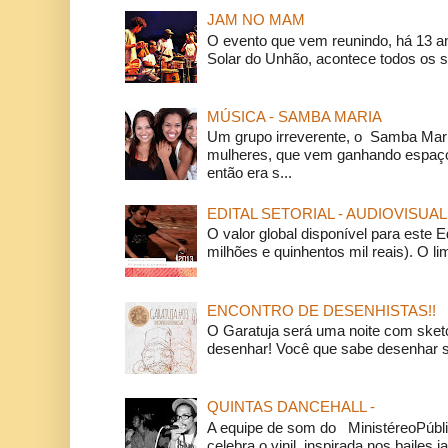
JAM NO MAM
O evento que vem reunindo, há 13 a
Solar do Unhão, acontece todos os 
MÚSICA - SAMBA MARIA
Um grupo irreverente, o Samba Mar
mulheres, que vem ganhando espaço
então era s...
EDITAL SETORIAL - AUDIOVISUAL
O valor global disponível para este E
milhões e quinhentos mil reais). O li
ENCONTRO DE DESENHISTAS!!
O Garatuja será uma noite com ske
desenhar! Você que sabe desenhar s
QUINTAS DANCEHALL -
A equipe de som do MinistéreoPúbli
celebra o vinil, inspirada nos bailes j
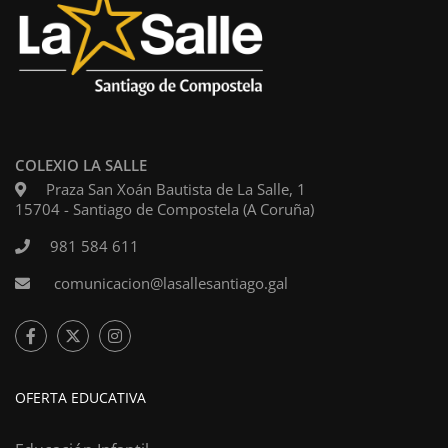
COLEXIO LA SALLE
Praza San Xoán Bautista de La Salle, 1
15704 - Santiago de Compostela (A Coruña)
981 584 611
comunicacion@lasallesantiago.gal
OFERTA EDUCATIVA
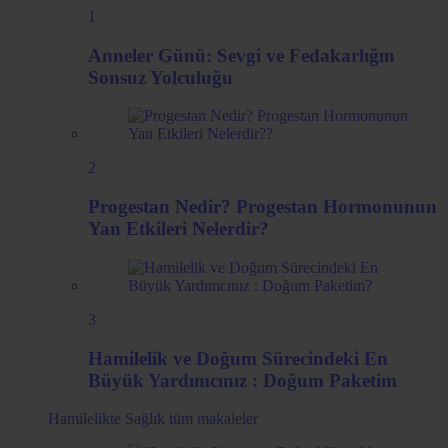
1
Anneler Günü: Sevgi ve Fedakarlığın
Sonsuz Yolculuğu
2
Progestan Nedir? Progestan Hormonunun
Yan Etkileri Nelerdir?
3
Hamilelik ve Doğum Sürecindeki En
Büyük Yardımcınız : Doğum Paketim
Hamilelikte Sağlık
tüm makaleler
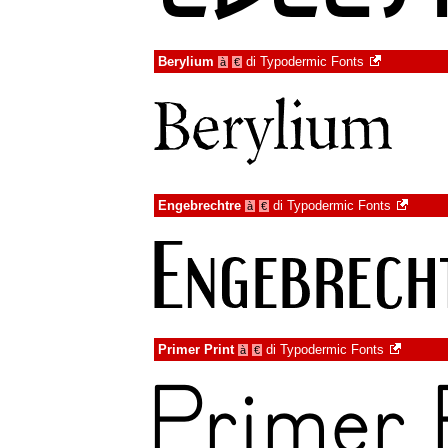
Berylium
di
Typodermic Fonts
à
€
Engebrechtre
di
Typodermic Fonts
à
€
Primer Print
di
Typodermic Fonts
à
€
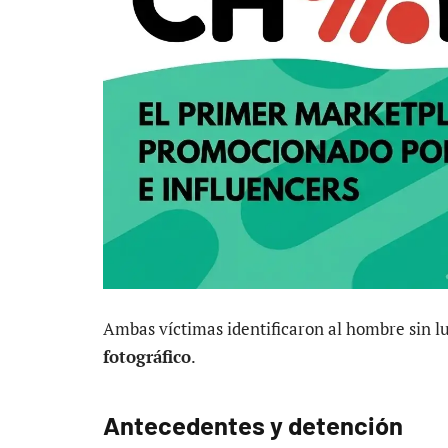
Ambas víctimas identificaron al hombre sin 
fotográfico
.
Antecedentes y detención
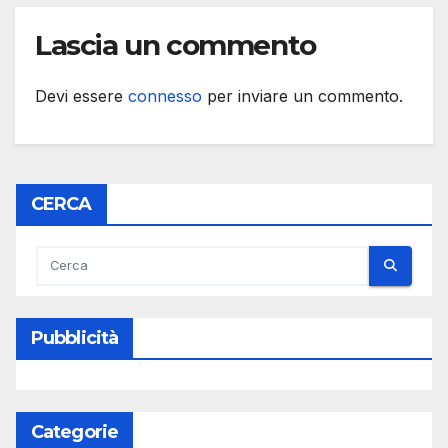
Lascia un commento
Devi essere
connesso
per inviare un commento.
CERCA
Pubblicità
Categorie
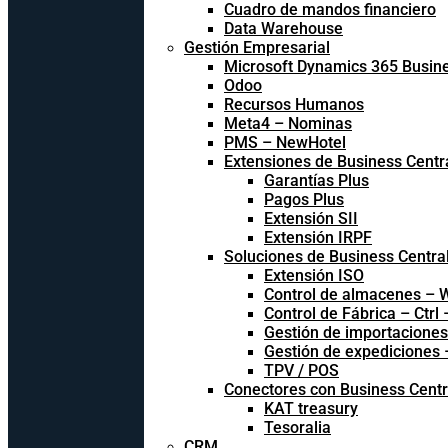
Cuadro de mandos financiero
Data Warehouse
Gestión Empresarial
Microsoft Dynamics 365 Busine
Odoo
Recursos Humanos
Meta4 – Nominas
PMS – NewHotel
Extensiones de Business Centr
Garantías Plus
Pagos Plus
Extensión SII
Extensión IRPF
Soluciones de Business Centra
Extensión ISO
Control de almacenes –
Control de Fábrica – Ctrl
Gestión de importacione
Gestión de expediciones
TPV / POS
Conectores con Business Centr
KAT treasury
Tesoralia
CRM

********************

• Task details: Everything from the line containing "Extensión IRPF" through the final line above must be copied exactly, with both ends kept.

• Reply to the task:
Extensión IRPF
Soluciones de Business Centra
Extensión ISO
Control de almacenes –
Control de Fábrica – Ctrl
Gestión de importacione
Gestión de expediciones
TPV / POS
Conectores con Business Centr
KAT treasury
Tesoralia
CRM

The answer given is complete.